Gingrich’s public schedule last week included no campaign events but featured at least six media appearances: three on talk radio and three on Fox, the cable network where he has appeared on air some 800 times over the past decade as a paid analyst.
On Monday, Gingrich told Fox anchor Neil Cavuto that he is determined to reach “people who are interested in topics other than traditional politics.”
Gingrich’s friends and advisers said the challenge for a candidate who generates a potpourri of ideas is to figure out which ones will resonate.
That’s what’s known, in non-political circles, as throwing shit against the wall and seeing what sticks.
Rep.

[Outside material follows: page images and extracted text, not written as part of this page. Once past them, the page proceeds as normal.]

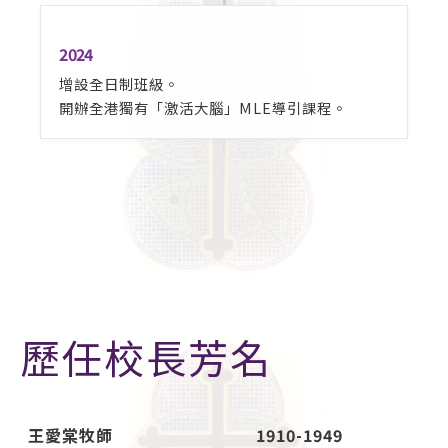
2024
增設全日制班級。
開辦全港獨有「激活大腦」MLE導引課程。
歷任校長芳名
王愛棠牧師
1910-1949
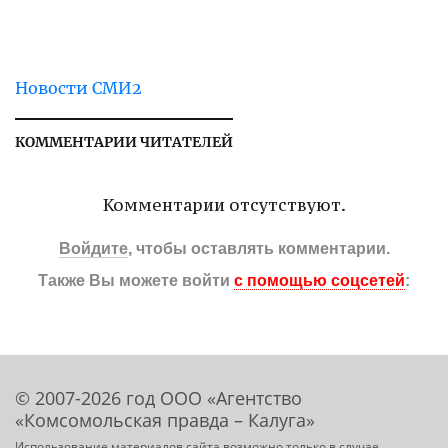
Новости СМИ2
КОММЕНТАРИИ ЧИТАТЕЛЕЙ
Комментарии отсутствуют.
Войдите
, чтобы оставлять комментарии.
Также Вы можете войти
с помощью соцсетей
:
© 2007-2026 год ООО «Агентство
«Комсомольская правда – Калуга»
Использование материалов сайта возможно только в случае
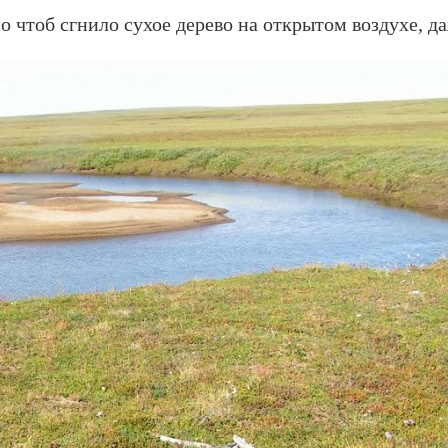
 чтоб сгнило сухое дерево на открытом воздухе, да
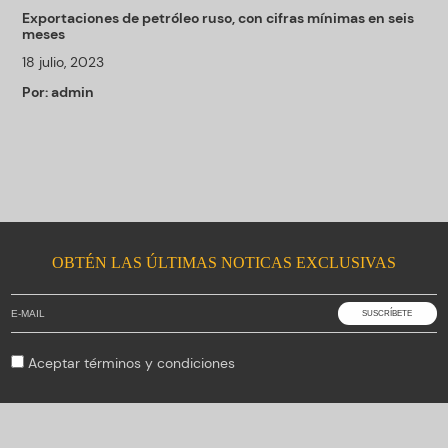
Exportaciones de petróleo ruso, con cifras mínimas en seis
meses
18 julio, 2023
Por:
admin
OBTÉN LAS ÚLTIMAS NOTICAS EXCLUSIVAS
Aceptar
términos y condiciones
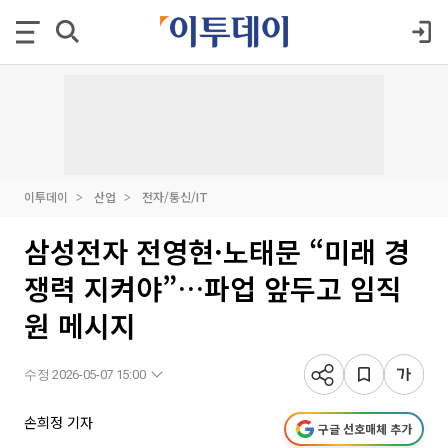
이투데이
산업
전자/통신/IT
삼성전자 전영현·노태문 “미래 경
쟁력 지켜야”…파업 앞두고 임직
원 메시지
수정 2026-05-07 15:00
손희정 기자
구글 선호매체 추가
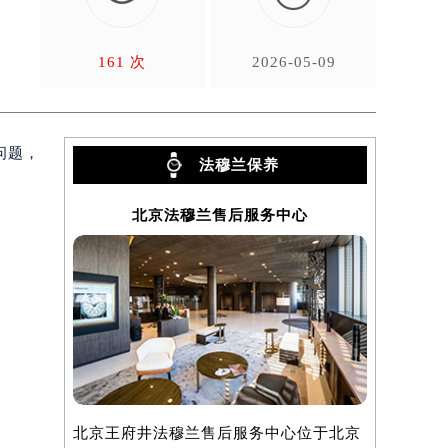
。
161 次
2026-05-09
问题，
法穆兰保养
北京法穆兰售后服务中心
上
北京王府井法穆兰售后服务中心位于北京
上海法穆兰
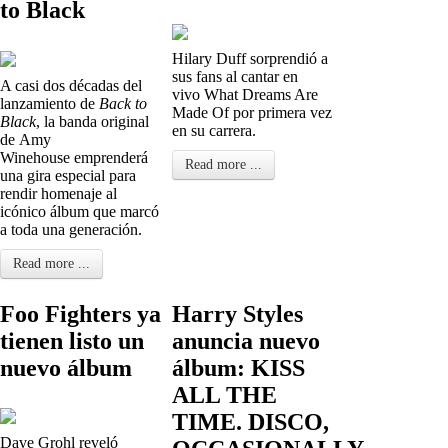
to Black
Hilary Duff sorprendió a
sus fans al cantar en
A casi dos décadas del
vivo What Dreams Are
lanzamiento de
Back to
Made Of por primera vez
Black
, la banda original
en su carrera.
de
Amy
Winehouse
emprenderá
Read more ...
una gira especial para
rendir homenaje al
icónico álbum que marcó
a toda una generación.
Read more ...
Foo Fighters ya
Harry Styles
tienen listo un
anuncia nuevo
nuevo álbum
álbum: KISS
ALL THE
TIME. DISCO,
Dave Grohl reveló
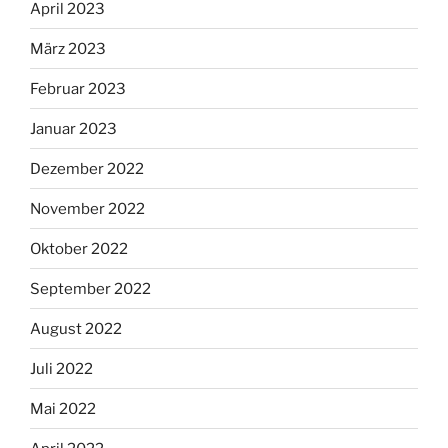
April 2023
März 2023
Februar 2023
Januar 2023
Dezember 2022
November 2022
Oktober 2022
September 2022
August 2022
Juli 2022
Mai 2022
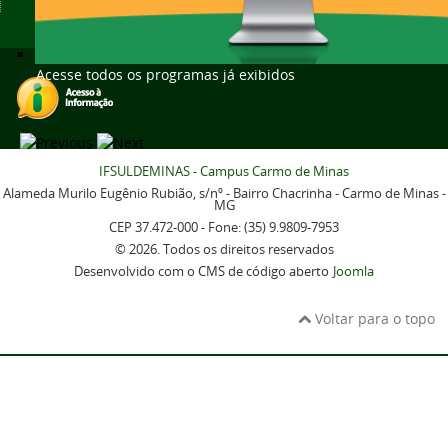
Acesse todos os programas já exibidos
IFSULDEMINAS - Campus Carmo de Minas
Alameda Murilo Eugênio Rubião, s/nº - Bairro Chacrinha - Carmo de Minas -
MG
CEP 37.472-000 - Fone: (35) 9.9809-7953
© 2026. Todos os direitos reservados
Desenvolvido com o CMS de código aberto
Joomla
Voltar para o topo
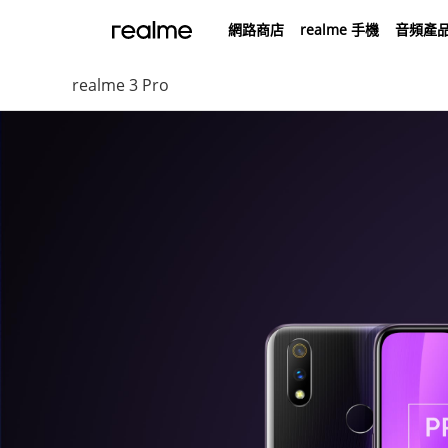
網路商店
realme 手機
音頻產
realme 3 Pro
realme Buds Air7
realme Bu
NT$2,199
NT
realme GT 8 Pro
realme 16 5G
realme C100 5G
realme 
real
NT$14,990
NT$30,990
NT$7,990
NT$
NT$
From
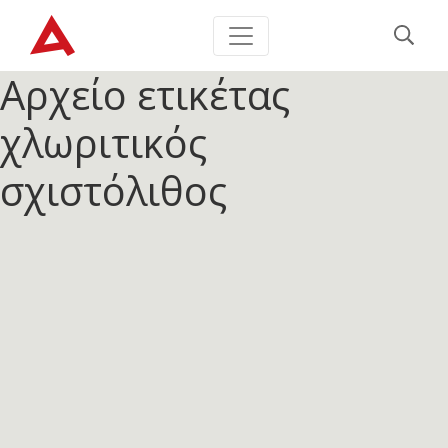
Αρχείο ετικέτας
χλωριτικός
σχιστόλιθος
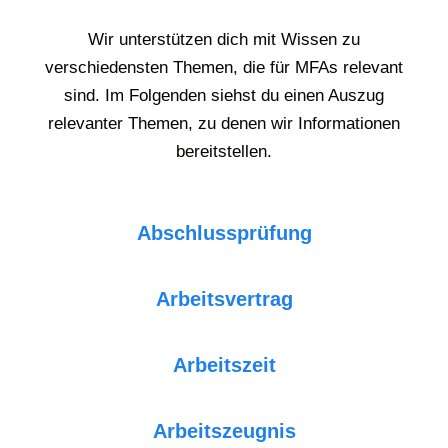
Wir unterstützen dich mit Wissen zu
verschiedensten Themen, die für MFAs relevant
sind. Im Folgenden siehst du einen Auszug
relevanter Themen, zu denen wir Informationen
bereitstellen.
Abschlussprüfung
Arbeitsvertrag
Arbeitszeit
Arbeitszeugnis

Michael C. Burgess (R-Tex.), a Gingrich endorser, said, “When you’re in the room with him, ideas come up so fast and furious that sometimes it’s a little difficult to grab them.”
One exception, Burgess said, is Alzheimer’s.

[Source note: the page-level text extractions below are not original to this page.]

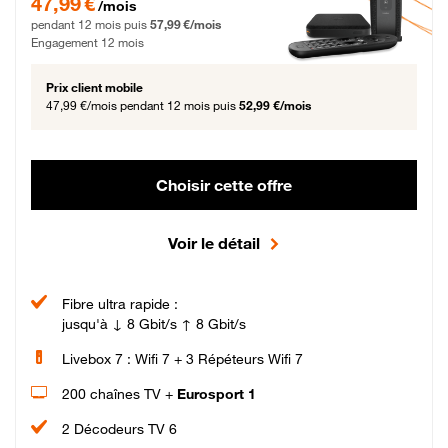
47,99 €
/mois
pendant 12 mois puis
57,99 €/mois
Engagement 12 mois
Prix client mobile
47,99 €/mois
pendant 12 mois puis
52,99 €/mois
Choisir cette offre
Voir le détail
Fibre ultra rapide :
jusqu'à ↓ 8 Gbit/s ↑ 8 Gbit/s
Livebox 7 : Wifi 7 + 3 Répéteurs Wifi 7
200 chaînes TV +
Eurosport 1
2 Décodeurs TV 6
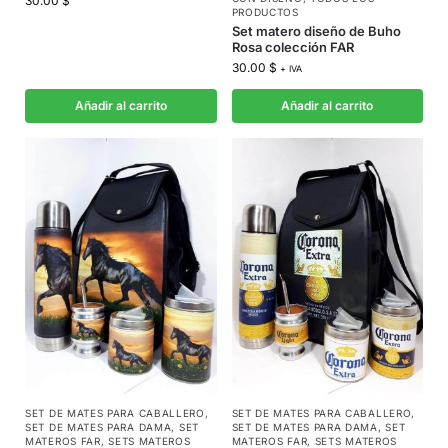
30.00
$
PRODUCTOS
Set matero diseño de Buho
Rosa colección FAR
30.00
$
+ IVA
Añadir al carrito
Añadir al carrito
SET DE MATES PARA CABALLERO
,
SET DE MATES PARA CABALLERO
,
SET DE MATES PARA DAMA
,
SET
SET DE MATES PARA DAMA
,
SET
MATEROS FAR
,
SETS MATEROS
MATEROS FAR
,
SETS MATEROS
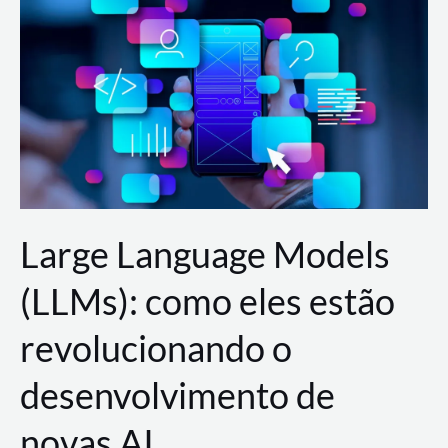
de
dados
para
a
AWS?
Large Language Models
(LLMs): como eles estão
revolucionando o
desenvolvimento de
novas AI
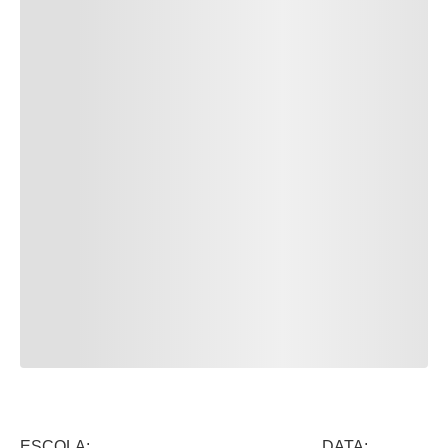
ESCOLA: DATA:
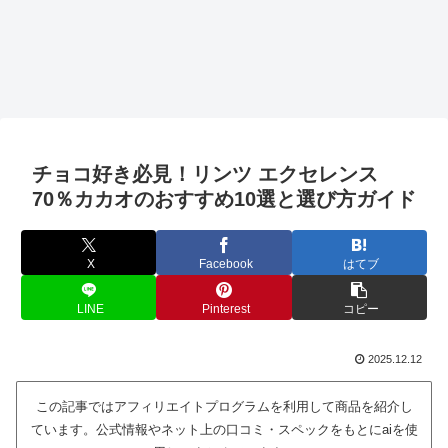
チョコ好き必見！リンツ エクセレンス
70％カカオのおすすめ10選と選び方ガイド
X
Facebook
はてブ
LINE
Pinterest
コピー
2025.12.12
この記事ではアフィリエイトプログラムを利用して商品を紹介し
ています。公式情報やネット上の口コミ・スペックをもとにaiを使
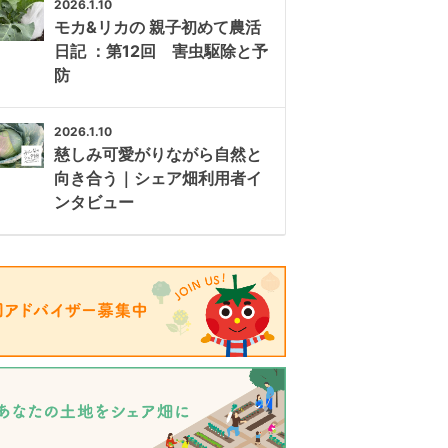
2026.1.10
モカ&リカの 親子初めて農活
日記 ：第12回 害虫駆除と予
防
2026.1.10
慈しみ可愛がりながら自然と
向き合う｜シェア畑利用者イ
ンタビュー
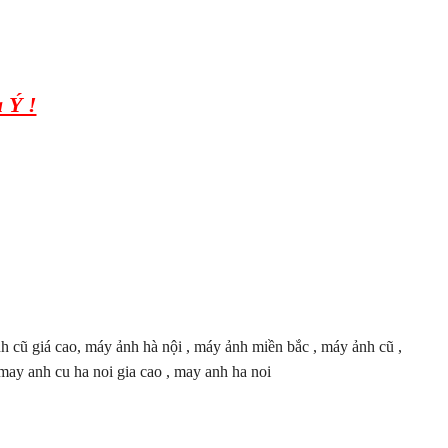
 Ý !
cũ giá cao, máy ảnh hà nội , máy ảnh miền bắc , máy ảnh cũ ,
may anh cu ha noi gia cao , may anh ha noi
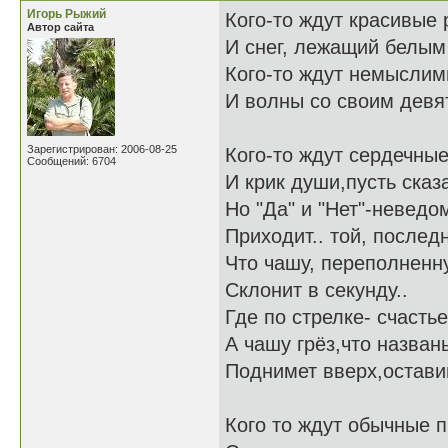
Игорь Рыжий
Кого-то ждут красивые 
Автор сайта
И снег, лежащий белым
Кого-то ждут немыслим
И волны со своим девя
Зарегистрирован: 2006-08-25
Кого-то ждут сердечные
Сообщений: 6704
И крик души,пусть сказ
Но "Да" и "Нет"-неведо
Приходит.. той, послед
Что чашу, переполненн
Склонит в секунду..
Где по стрелке- счастье
А чашу грёз,что назван
Поднимет вверх,остави
Кого то ждут обычные 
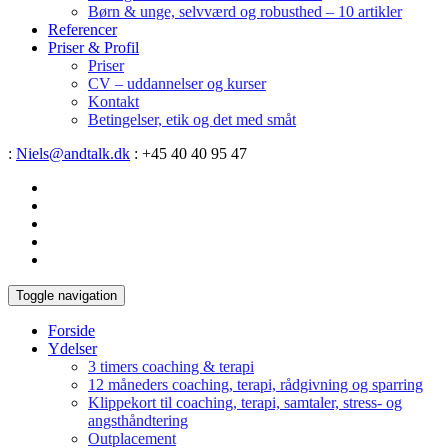
Børn & unge, selvværd og robusthed – 10 artikler
Referencer
Priser & Profil
Priser
CV – uddannelser og kurser
Kontakt
Betingelser, etik og det med småt
:
Niels@andtalk.dk
: +45 40 40 95 47
Toggle navigation
Forside
Ydelser
3 timers coaching & terapi
12 måneders coaching, terapi, rådgivning og sparring
Klippekort til coaching, terapi, samtaler, stress- og
angsthåndtering
Outplacement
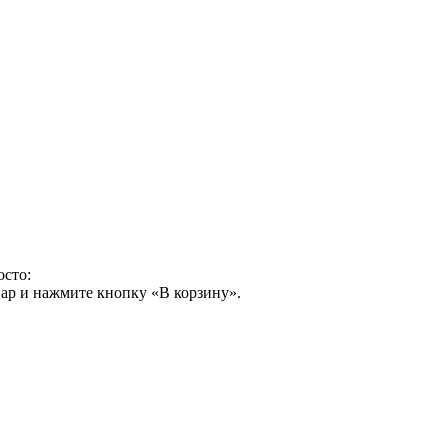
осто:
ар и нажмите кнопку «В корзину».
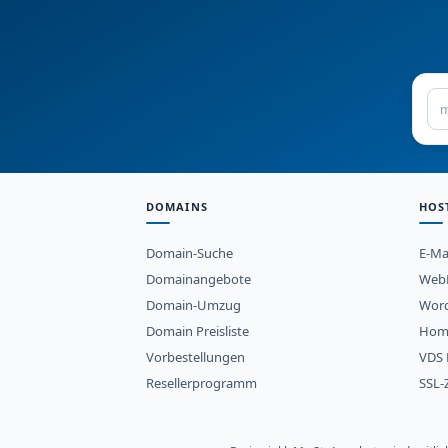
DOMAINS
HOS
Domain-Suche
E-Ma
Domainangebote
WebH
Domain-Umzug
Word
Domain Preisliste
Hom
Vorbestellungen
VDS 
Resellerprogramm
SSL-Z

“The speaker gets that probably better than anybody else,” he said.
After Gingrich announced his candidacy in May, his first speech was to a convention of Alzheimer’s advocates. There, he warned that the disease could cost the government some $20 trillion over the next four decades. He told the industry group that Alzheimer’s research is “grotesquely underfunded,” and he pledged to invest more public money in finding a cure.
That, of course, has nothing to do with the contributions he gets from the health care field or that he had 5 Big Pharma lobbyists working for him when he was speaker or that former aides went on to be Big Pharma lobbyists in 2001.
After Gingrich announced his candidacy in May, his first speech was to a convention of Alzheimer’s advocates. [...] He told the industry group that Alzheimer’s research is “grotesquely underfunded,” and he pledged to invest more public money in finding a cure.
But soon came the headlines about his $500,000 credit line at Tiffany’s. Then he and his wife, Callista, went on a cruise in the Greek isles. And then many of his staffers walked out on him.Now, angling for a comeback, Gingrich is trying to shift the focus back to his ideas.He has started talking about his family’s military background as a way to try to reach out to other military families.
But I bet that he never mentioned that his chickenhawk ass got deferments so he never had to serve.
Some of Gingrich’s former advisers said they abandoned the candidate because he was not willing to invest enough time on the ground in the early-voting states. Last month, Gingrich visited Iowa once (a recent stop in Indianola) and New Hampshire once (touring a business in Hudson) but did not visit South Carolina.
The new campaign manager is Michael Krull, a longtime Gingrich hand who leads what Hammond described as a “scrappy” team of “about a dozen upbeat and cheerful warriors.”
Gingrich, too, is stepping up his pace, saying he plans to spend 16 days in Iowa in July and August, starting with walking in Clear Lake’s July 4th parade.
Still, Fergus Cullen, a former New Hampshire Republican Party chairman, warned that Gingrich would struggle if he is seen as taking shortcuts.
“The candidates who do the best find that there are no shortcuts,” Cullen said. “If Gingrich thinks he can just do it on Fox News, then all he is is an advocate — an advocate for his ideas — but he’s not a presidential candidate.”
Cullen, in an interview last week at his Dover, N.H., home, said he is a fan of Gingrich’s. He pointed to four of the former speaker’s books on his shelf. But, Cullen said, “it’s hard to take his campaign seriously these days.”